Can Supervised Autonomy Fix the Operator Shortage?
Supervised autonomy takes operators out of the seat and puts them in an office or trailer running what looks like a deluxe simulator.
Unlike full autonomy, in supervised autonomy a human being remains in charge of the machine even if that machine is miles—or states—away.
Mark Piotto, VP of sales for Teleo, an innovator in autonomous technology, thinks it’s a way to solve today’s labor shortage, but there will be some resistance, much like there was for GPS and machine control.
Adoption of autonomy will take time
“I’ve met hundreds, if not thousands, of equipment managers that had this attitude: Technology is important [to them], but they’re so busy fighting a battle doing their day-to-day activities they don’t want to think of change," he said.
Piotto spent 20 years of his career selling machine control systems.
“I can’t tell you how many offices I’ve been kicked out of trying to sell a $100,000 box when you know that they just don’t believe in the technology,” he said. “The evolution of technology takes a while; I put the timeline for GPS at 30 years to take the business from a four-person [surveying crew] to a one-person crew.
“If we don’t take a chance on new technology, we’re never going to evolve,” Piotto said. “Now it’s hard to buy a machine without grade control on a dozer or motor grader today.
“The problem I was solving for the last 20 years was the skilled operator, or lack thereof,” Piotto said. “Today’s challenge is finding an operator, period. Somebody who wants to drive two hours to get to then work in a harsh environment. These can be very harsh environments, hazardous physically and stressful. You’re sitting in the cab of a machine for 8 or 10 hours a day. Today people can take pictures of their food on Instagram and make more money.”
Piotto asked, “So why would anyone want to work in the dirt?”
Read also: The Case for Remote Control
He cited statistics that say 93% of contractors are looking for people. Of those 93, 91% are having a “real difficult” time filling seats. He said it’s only going to get worse.
“By 2031, we’re going to lose 41% of our labor force—but wait, we have a $1 trillion infrastructure bill and we’re going to have to do more with less people,” Piotto said.
Autonomy, which is alive and well in mining, has not reached the mainstream on construction sites. But Piotto believes that day is coming.
“Tesla has supervised autonomy, if you will. You can put it in autopilot and you’re supposed to pay attention as you’re driving and if you don’t, it’s supposed to stop," he said. "But if it doesn’t, we have an accident. That really is a version of supervised autonomy, where there’s a human in the loop helping the car learn how to operate in certain scenarios.
"I believe that supervised autonomy is the road to allowing contractors to do more with the operators they have, particularly when one operator can operate multiple machines at the same time,” Piotto said.
What’s more is that supervised autonomy may attract a fresh generation to the industry.
“We really don’t want to get rid of people.
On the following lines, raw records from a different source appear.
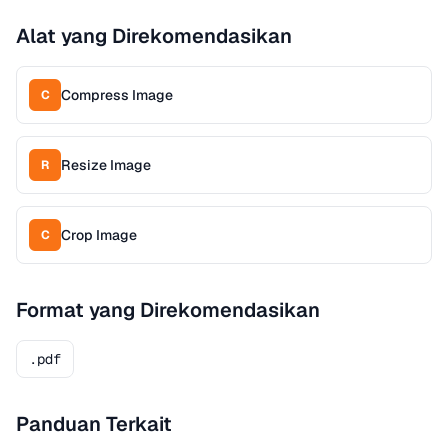
Alat yang Direkomendasikan
Compress Image
C
Resize Image
R
Crop Image
C
Format yang Direkomendasikan
.pdf
Panduan Terkait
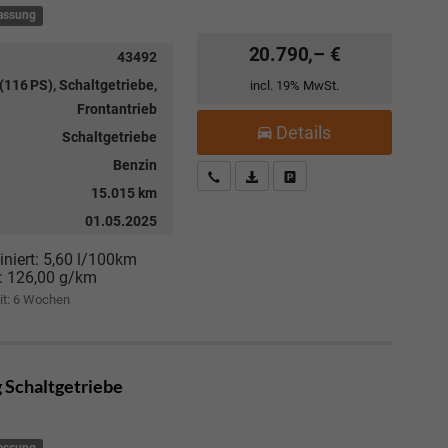
lassung
20.790,– €
43492
(116 PS), Schaltgetriebe,
incl. 19% MwSt.
Frontantrieb
Details
Schaltgetriebe
Benzin
Kostenloser Rückruf-Service
PDF-Datei, Fahrzeugexposé drucke
Fahrzeug parken
15.015 km
01.05.2025
niert:
5,60 l/100km
:
126,00 g/km
it:
6 Wochen
g Schaltgetriebe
We feel that if somebody can sit in the comfort of an office and operate a machine remotely as we do everyday today, we can attract the younger generation, the single parent that can’t drive two hours to get to a job site, and wounded veterans that can’t get onto a machine," Piotto says.
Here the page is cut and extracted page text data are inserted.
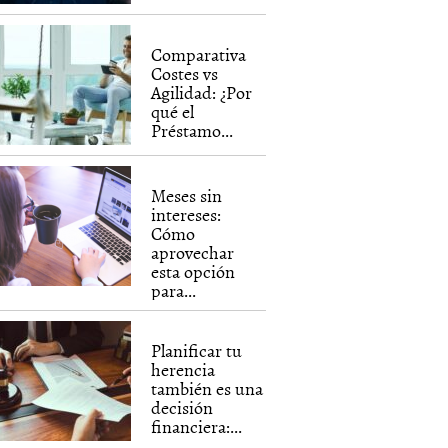
Comparativa
Costes vs
Agilidad: ¿Por
qué el
Préstamo...
Meses sin
intereses:
Cómo
aprovechar
esta opción
para...
Planificar tu
herencia
también es una
decisión
financiera:...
He gave an example where an operator could sit in Texas and run a machine in Finland and two in California at the same time.
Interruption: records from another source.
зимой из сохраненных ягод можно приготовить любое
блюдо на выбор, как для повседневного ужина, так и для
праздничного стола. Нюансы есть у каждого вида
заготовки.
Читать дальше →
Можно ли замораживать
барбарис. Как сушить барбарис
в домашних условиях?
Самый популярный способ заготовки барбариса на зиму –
How Teleo remote control works
The operator controls the complex tasks. In a loader, the complex tasks are picking up material, making sure you’ve got a healthy load, and dumping the material. But the traveling between the pile and the truck is being done autonomously. Everything is on the large real-time monitor.
“Our operators are here to see and feel the vibration, including slightly haptic feedback in their chair," Piotto says. "You can see the cutting edge. There’s visibility like you’ve never seen before. When you’re sitting in a loader, you can see underneath the bucket as you’re loading or dumping."
In Teleo’s latest user interface, there is a bubble on the screen that turns green when the operator is in full control, and a blue bubble indicates that a machine is travelling from point A to point B by itself.
“When that machine sees an obstacle, potentially a human or potentially another hazard, or has reached its destination, that blue bubble turns yellow—looking for human interaction," Piotto says.
"All the while when that human is involved, we are learning how that human interacted with the machine and what they did to avoid the obstacle, or how they dumped the material."
If there is excessive boom up or curl, or poor operating technique, Piotto said Teleo’s AI can detect that, as well. And the operators that take shortcuts or have bad habits will not fool the A.I. learning.
“There’s some intuitiveness in our AI to learn the proper way to operate, becase we know that when we have thousands of machines out there we’re going to have a couple bad apples,” Piotto said. “But those bad apples aren’t going to disrupt the entire learning process.
“This is here today, and in production on live job sites," Piotto said.
Currently, Teleo has supervised autonomy running in Florida, California, and Canada.